If there is a need to be changed, set the internal and external URLs like this :
>Set-WebServicesVirtualDirectory -ServerName\*  –InternalUrl “https://internal.domain.local/EWS/Exchange.asmx” –ExternalURl “https://external.domain.com/EWS/Exchange.asmx
>Set- OABVirtualDirectory -ServerName\*  –InternalUrl “https://internal.domain.local/OAB” –ExternalURl “https://external.domain.com/OAB

Here comes the most common issue > SSL certificate. There is a simple rule, while inspecting the URLs on your virtual directories, ALL of them should appear in your SAN certificate.

So taking the above example: internal.domain.local and external.domain.com should be there. Also the autodiscover.domain.com should be in the certificate for external clients.

The main difference between internal and external clients is that domain joined machines will just give you a pop-up warning when the name is not OK ("The name of the security certificate is invalid or does not match the name of the site") or the certificate chain is not trusted.  However external clients (Outlook Anywhere) will simply not able to connect until you sorted out your certificate.

Here are some useful links on how to configure an internal certificate authority and how to use the exchange 2010 wizard to generate a certificate request. Also setting a split DNS for simplifying names in your certificate is a good idea as well.

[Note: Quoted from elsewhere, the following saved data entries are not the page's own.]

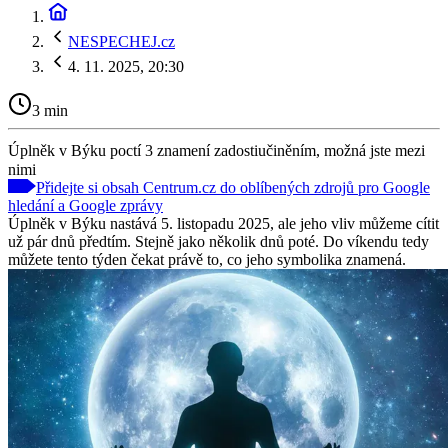
NESPECHEJ.cz
4. 11. 2025, 20:30
3 min
Úplněk v Býku poctí 3 znamení zadostiučiněním, možná jste mezi
nimi
Přidejte si obsah Centrum.cz do oblíbených zdrojů pro Google
hledání a Google zprávy
Úplněk v Býku nastává 5. listopadu 2025, ale jeho vliv můžeme cítit
už pár dnů předtím. Stejně jako několik dnů poté. Do víkendu tedy
můžete tento týden čekat právě to, co jeho symbolika znamená.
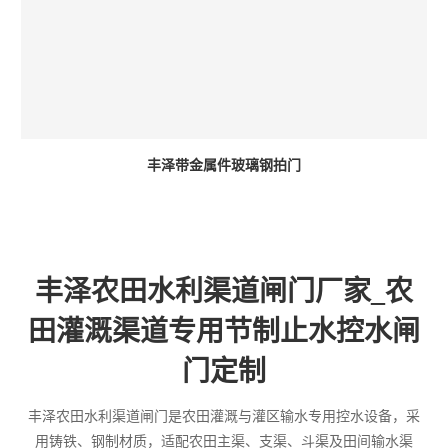
丰泽带金属件玻璃钢拍门
丰泽农田水利渠道闸门厂家_农
田灌溉渠道专用节制止水控水闸
门定制
丰泽农田水利渠道闸门是农田灌溉与灌区输水专用控水设备，采
用铸铁、钢制材质，适配农田主渠、支渠、斗渠及田间输水渠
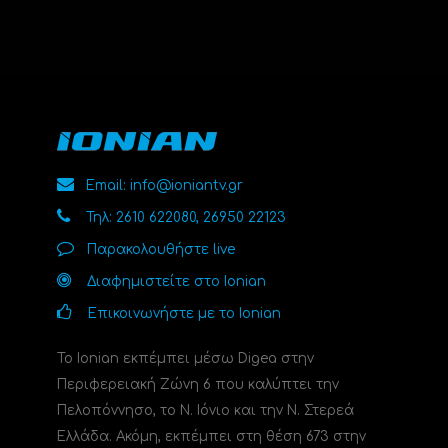
Email: info@ioniantv.gr
Τηλ: 2610 622080, 26950 22123
Παρακολουθήστε live
Διαφημιστείτε στο Ionian
Επικοινωνήστε με το Ionian
Το Ionian εκπέμπει μέσω Digea στην
Περιφερειακή Ζώνη 6 που καλύπτει την
Πελοπόννησο, το N. Ιόνιο και την Ν. Στερεά
Ελλάδα. Ακόμη, εκπέμπει στη θέση 673 στην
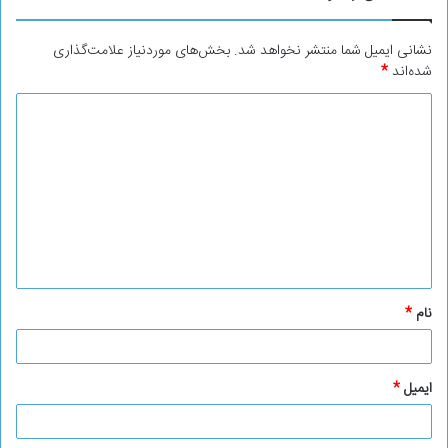
نشانی ایمیل شما منتشر نخواهد شد.
بخش‌های موردنیاز علامت‌گذاری
شده‌اند
*
د
ی
د
گ
ا
ه
*
نام
*
ایمیل
*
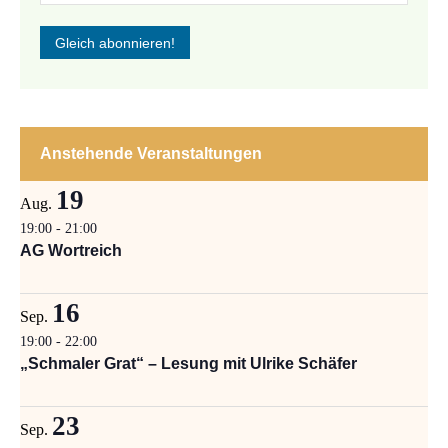
Anstehende Veranstaltungen
19
Aug.
19:00
-
21:00
AG Wortreich
16
Sep.
19:00
-
22:00
„Schmaler Grat“ – Lesung mit Ulrike Schäfer
23
Sep.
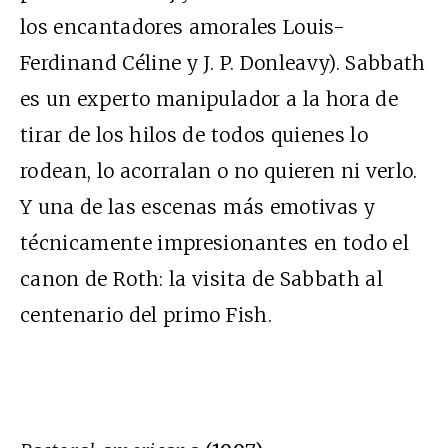
los encantadores amorales Louis-
Ferdinand Céline y J. P. Donleavy). Sabbath
es un experto manipulador a la hora de
tirar de los hilos de todos quienes lo
rodean, lo acorralan o no quieren ni verlo.
Y una de las escenas más emotivas y
técnicamente impresionantes en todo el
canon de Roth: la visita de Sabbath al
centenario del primo Fish.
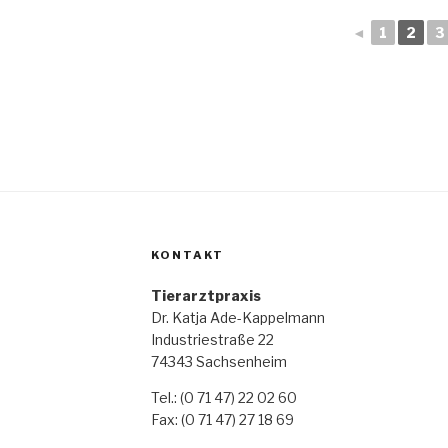
◄
1
2
3
KONTAKT
Tierarztpraxis
Dr. Katja Ade-Kappelmann
Industriestraße 22
74343 Sachsenheim
Tel.: (0 71 47) 22 02 60
Fax: (0 71 47) 27 18 69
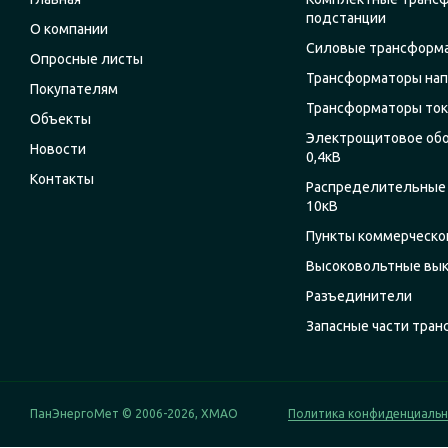
подстанции
О компании
Силовые трансформ
Опросные листы
Трансформаторы на
Покупателям
Трансформаторы ток
Объекты
Электрощитовое об
Новости
0,4кВ
Контакты
Распределительные 
10кВ
Пункты коммерческог
Высоковольтные вы
Разъединители
Запасные части тра
ПанЭнергоМет © 2006-2026, ХМАО
Политика конфиденциаль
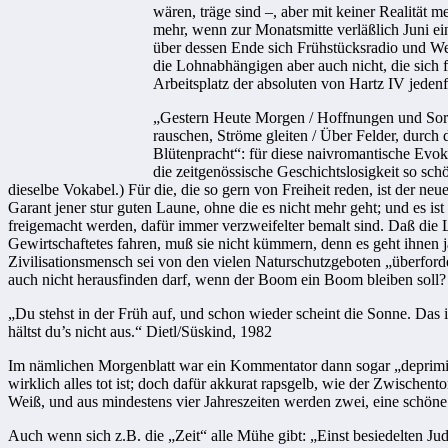
wären, träge sind –, aber mit keiner Realität 
mehr, wenn zur Monatsmitte verläßlich Juni ei
über dessen Ende sich Frühstücksradio und Wet
die Lohnabhängigen aber auch nicht, die sich 
Arbeitsplatz der absoluten von Hartz IV jedenf
„Gestern Heute Morgen / Hoffnungen und Sorgen
rauschen, Ströme gleiten / Über Felder, durch d
Blütenpracht“: für diese naivromantische Evok
die zeitgenössische Geschichtslosigkeit so sch
dieselbe Vokabel.) Für die, die so gern von Freiheit reden, ist der ne
Garant jener stur guten Laune, ohne die es nicht mehr geht; und es 
freigemacht werden, dafür immer verzweifelter bemalt sind. Daß die
Gewirtschaftetes fahren, muß sie nicht kümmern, denn es geht ihnen
Zivilisationsmensch sei von den vielen Naturschutzgeboten „überford
auch nicht herausfinden darf, wenn der Boom ein Boom bleiben soll?
„Du stehst in der Früh auf, und schon wieder scheint die Sonne. Das is
hältst du’s nicht aus.“ Dietl/Süskind, 1982
Im nämlichen Morgenblatt war ein Kommentator dann sogar „deprimiert“ 
wirklich alles tot ist; doch dafür akkurat rapsgelb, wie der Zwischent
Weiß, und aus mindestens vier Jahreszeiten werden zwei, eine schöne 
Auch wenn sich z.B. die „Zeit“ alle Mühe gibt: „Einst besiedelten Jud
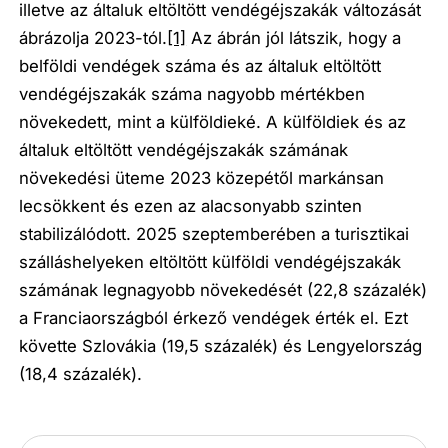
illetve az általuk eltöltött vendégéjszakák változását
ábrázolja 2023-tól.
[1]
Az ábrán jól látszik, hogy a
belföldi vendégek száma és az általuk eltöltött
vendégéjszakák száma nagyobb mértékben
növekedett, mint a külföldieké. A külföldiek és az
általuk eltöltött vendégéjszakák számának
növekedési üteme 2023 közepétől markánsan
lecsökkent és ezen az alacsonyabb szinten
stabilizálódott. 2025 szeptemberében a turisztikai
szálláshelyeken eltöltött külföldi vendégéjszakák
számának legnagyobb növekedését (22,8 százalék)
a Franciaországból érkező vendégek érték el. Ezt
követte Szlovákia (19,5 százalék) és Lengyelország
(18,4 százalék).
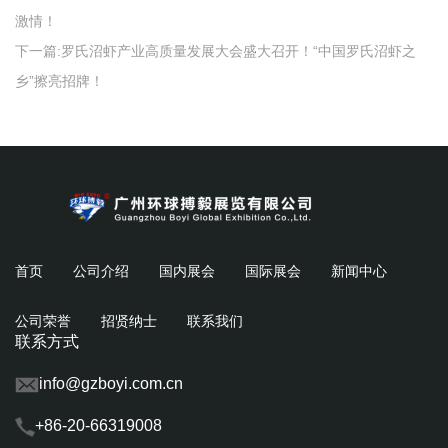
激情！
下一篇:
罗氏沼虾产业高质量发展大会盛大召开！“中国罗氏沼虾之
乡”擦亮招牌！
首页
公司介绍
国内展会
国际展会
新闻中心
公司荣誉
招贤纳士
联系我们
联系方式
info@gzboyi.com.cn
+86-20-66319008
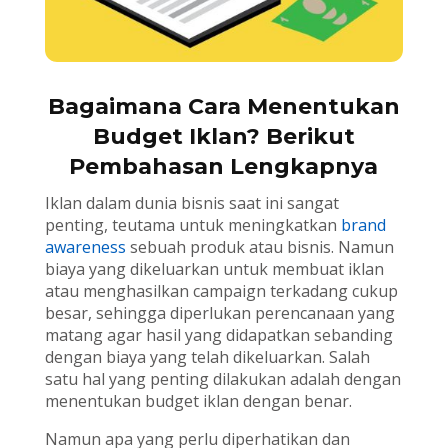
Bagaimana Cara Menentukan
Budget Iklan? Berikut
Pembahasan Lengkapnya
Iklan dalam dunia bisnis saat ini sangat
penting, teutama untuk meningkatkan
brand
awareness
sebuah produk atau bisnis. Namun
biaya yang dikeluarkan untuk membuat iklan
atau menghasilkan campaign terkadang cukup
besar, sehingga diperlukan perencanaan yang
matang agar hasil yang didapatkan sebanding
dengan biaya yang telah dikeluarkan. Salah
satu hal yang penting dilakukan adalah dengan
menentukan budget iklan dengan benar.
Namun apa yang perlu diperhatikan dan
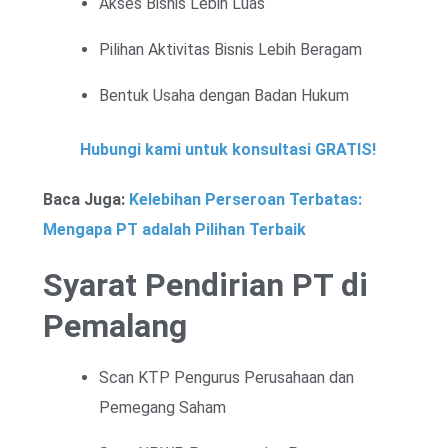
Akses Bisnis Lebih Luas
Pilihan Aktivitas Bisnis Lebih Beragam
Bentuk Usaha dengan Badan Hukum
Hubungi kami untuk konsultasi GRATIS!
Baca Juga:
Kelebihan Perseroan Terbatas:
Mengapa PT adalah Pilihan Terbaik
Syarat Pendirian PT di
Pemalang
Scan KTP Pengurus Perusahaan dan
Pemegang Saham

*Split DNS = create an internal DNS zone with the same name as your external (ExternalName.com) and pointing an A record (for example “mail”) to your local IP address of exchange CAS
> http://exchangemaster.wordpress.com/tag/split-dns/

* SSL cert generation
> http://exchangeserverpro.com/configure-an-ssl-certificate-for-exchange-server-2010
> http://exchangeserverpro.com/how-to-issue-a-san-certificate-to-exchange-server-2010-from-a-private-certificate-authority
In order clients to trust the generated SSL certificate you need to import the certificate chain on the client machine. Otherwise you will receive certificate warnings.